Collected data entries
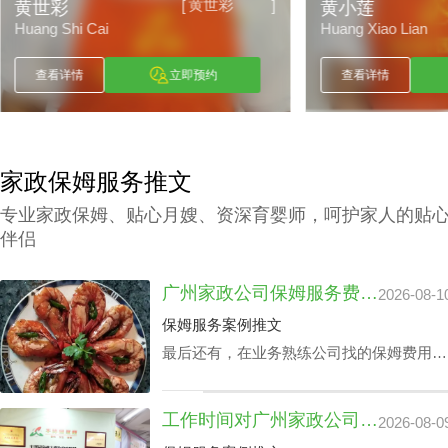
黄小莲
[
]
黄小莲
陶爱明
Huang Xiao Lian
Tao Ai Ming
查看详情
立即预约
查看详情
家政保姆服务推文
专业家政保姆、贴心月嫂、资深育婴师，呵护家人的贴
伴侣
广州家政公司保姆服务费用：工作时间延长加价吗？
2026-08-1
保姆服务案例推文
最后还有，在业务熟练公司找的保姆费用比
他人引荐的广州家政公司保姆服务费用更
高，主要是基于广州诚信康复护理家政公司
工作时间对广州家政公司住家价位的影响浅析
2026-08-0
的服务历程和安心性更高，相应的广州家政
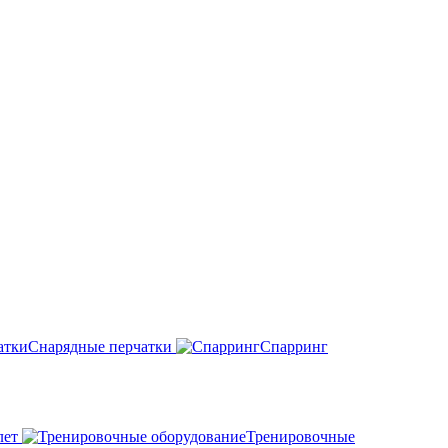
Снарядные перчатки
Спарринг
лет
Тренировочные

Exercise goal » Restate the data above exactly, stripping out each image.

Answer box »
黄小莲
[
]
黄小莲
陶爱明
Huang Xiao Lian
Tao Ai Ming
查看详情
立即预约
查看详情
家政保姆服务推文
专业家政保姆、贴心月嫂、资深育婴师，呵护家人的贴
伴侣
广州家政公司保姆服务费用：工作时间延长加价吗？
2026-08-1
保姆服务案例推文
最后还有，在业务熟练公司找的保姆费用比
他人引荐的广州家政公司保姆服务费用更
高，主要是基于广州诚信康复护理家政公司
工作时间对广州家政公司住家价位的影响浅析
2026-08-0
的服务历程和安心性更高，相应的广州家政
Снарядные перчатки
Спарринг
лет
Тренировочные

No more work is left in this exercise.